Qu’est-ce qu’un père ? Un modèle masculin, pour Paul Kermadec : celui qui apprend à son fils à bricoler ou se raser. Adolescent, le cinéaste substitue à cette figure absente des tutoriels glanés sur les plateformes vidéo, et une bande de copains affichée sur les réseaux sociaux. Un père témoigne aussi de l’affection. L’intelligence artificielle prend alors le relais. Après lui avoir adressé le prompt adéquat, Paul peut lui raconter sa journée, et attendre une réponse attendrie ou une relance curieuse. C’est, enfin, une personne avec qui partager des expériences et des souvenirs. Le récit décrit dès lors la construction d’une relation virtuelle, fondée sur un passé imaginaire et des photographies en images de synthèse.

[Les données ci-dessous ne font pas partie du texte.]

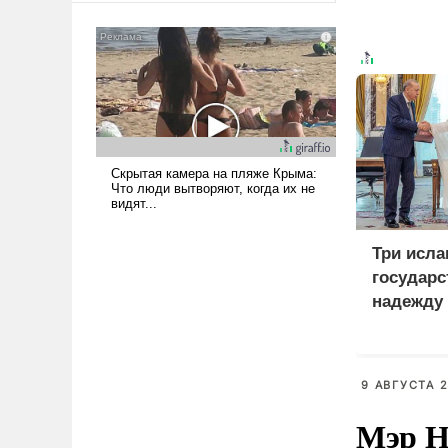
сложна и амбициозна. Однако
и ее реализация радикально
поднимет наши боевые
возможности.
Три исла
государс
надежду
9 АВГУСТА 2
Мэр Н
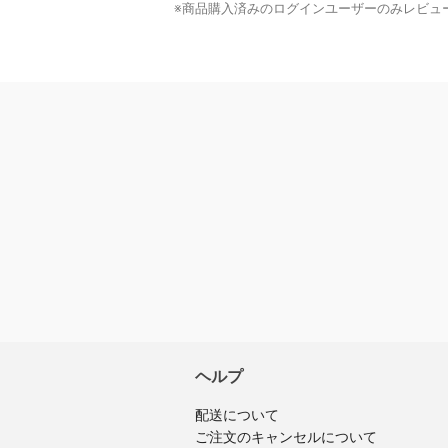
※商品購入済みのログインユーザーのみ
レビュ
ヘルプ
配送について
ご注文のキャンセルについて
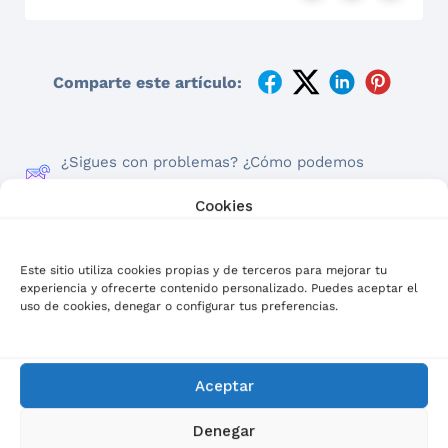
Comparte este artículo:
¿Sigues con problemas? ¿Cómo podemos
ayudar?
Cookies
Updated on 26/08/2025
Este sitio utiliza cookies propias y de terceros para mejorar tu
¿Cuáles son los
¿Cuáles son los
experiencia y ofrecerte contenido personalizado. Puedes aceptar el
términos y
términos y
uso de cookies, denegar o configurar tus preferencias.
condiciones de uso
condiciones de uso
de Marketplace?
de Marketplace?
Aceptar
Denegar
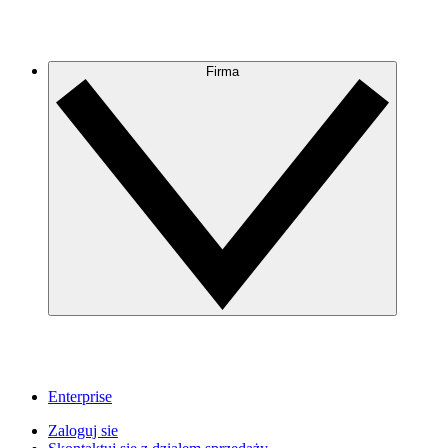
Firma
Enterprise
Zaloguj sie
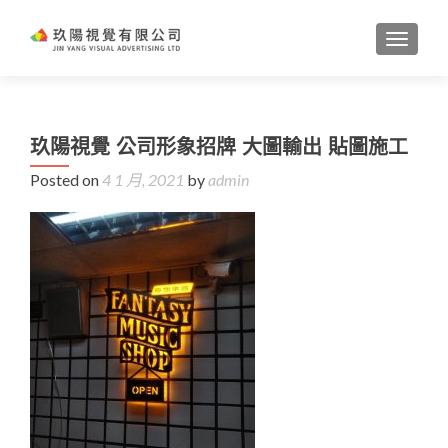
TOGGL
玖陽視覺 公司形象招牌 大圖輸出 貼圖施工
Posted on
4 1 月, 2021
by
admin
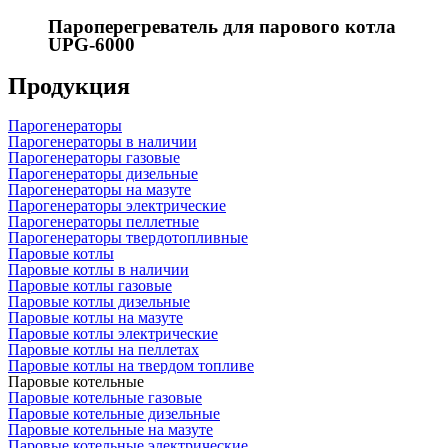
Пароперегреватель для парового котла
UPG-6000
Продукция
Парогенераторы
Парогенераторы в наличии
Парогенераторы газовые
Парогенераторы дизельные
Парогенераторы на мазуте
Парогенераторы электрические
Парогенераторы пеллетные
Парогенераторы твердотопливные
Паровые котлы
Паровые котлы в наличии
Паровые котлы газовые
Паровые котлы дизельные
Паровые котлы на мазуте
Паровые котлы электрические
Паровые котлы на пеллетах
Паровые котлы на твердом топливе
Паровые котельные
Паровые котельные газовые
Паровые котельные дизельные
Паровые котельные на мазуте
Паровые котельные электрические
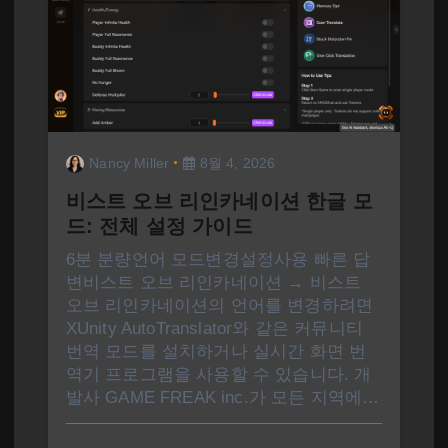
Nancy Miller
8월 4, 2026
비스트 오브 리인카네이션 한글 모
드: 전체 설정 가이드
6분 분량언어 모드변경설정사용 빠른 답
변비스트 오브 리인카네이션 → 비스트
오브 리인카네이션의 언어를 변경하려면
XUnity AutoTranslator와 같은 커뮤니티
번역 모드를 설치하거나 실시간 화면 번
역기 프로그램을 사용할 수 있습니다. 개
발사 GAME FREAK inc.가 모든 지역에…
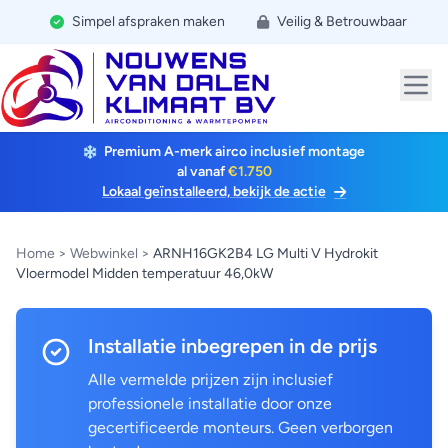
Simpel afspraken maken
Veilig & Betrouwbaar
Premium A-merk airco inclusief montage
al vanaf
€1.750
Lokaal geïnstalleerd, bekijk de actie
Home
>
Webwinkel
>
ARNH16GK2B4 LG Multi V Hydrokit
Vloermodel Midden temperatuur 46,0kW
Installatie inbegrepen in de prijs
Alle vermelde prijzen zijn inclusief
professionele installatie door onze
gecertificeerde monteurs. Geen verborgen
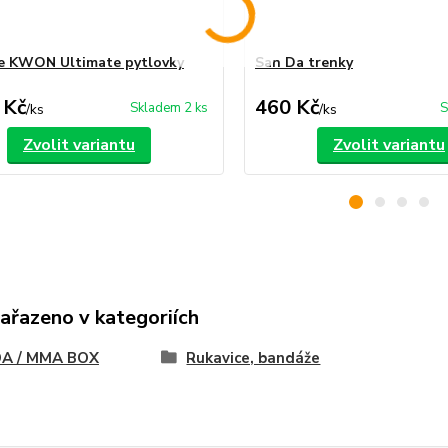
e KWON Ultimate pytlovky
San Da trenky
 Kč
460 Kč
Skladem 2 ks
S
/
ks
/
ks
Zvolit variantu
Zvolit variantu
zařazeno v kategoriích
A / MMA BOX
Rukavice, bandáže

Ni Dieu ni Père évoque ainsi le substitut relationnel qu’est devenu Internet pour la moitié de la population mondiale. Entre communautés et solitude, on s’y affiche, on y cherche des informations et on y discute de ce dont on ne peut pas parler ailleurs. Dans ce desktop movie, un film qui se raconte entièrement à travers l’écran d’un ordinateur, le récit adopte d’ailleurs le rythme soutenu d’une conversation à bâtons rompus entre le narrateur et la machine. Pour se sentir exister dans ce miroir aux alouettes informatique, Paul nourrit l’algorithme de ses données personnelles et le modèle à son image.
La relation que le cinéaste construit devient ainsi le fantasme d’un lien familial idéalisé. Les traits et les fonctions qu’il prête à son père reflètent certains attributs qu’une société hétéro-patriarcale réserve aux hommes. Ils racontent aussi un manque qui déborde l’absence : les rapports francs et affectueux que Paul Kermadec imagine sont ceux que de nombreux enfants voudraient nouer avec leur père, même présent. C’est bien ce qu’affirme Ni Dieu ni Père : cette figure idéale n’existe pas. Pourtant, la véritable absente du récit est finalement la mère, effacée du schéma familial au profit d’un déserteur.
Ce premier film, réalisé alors que Paul Kermadec est étudiant à l’École nationale supérieure d’art de Paris Cergy, a été nommé aux César du meilleur court métrage documentaire en 2026.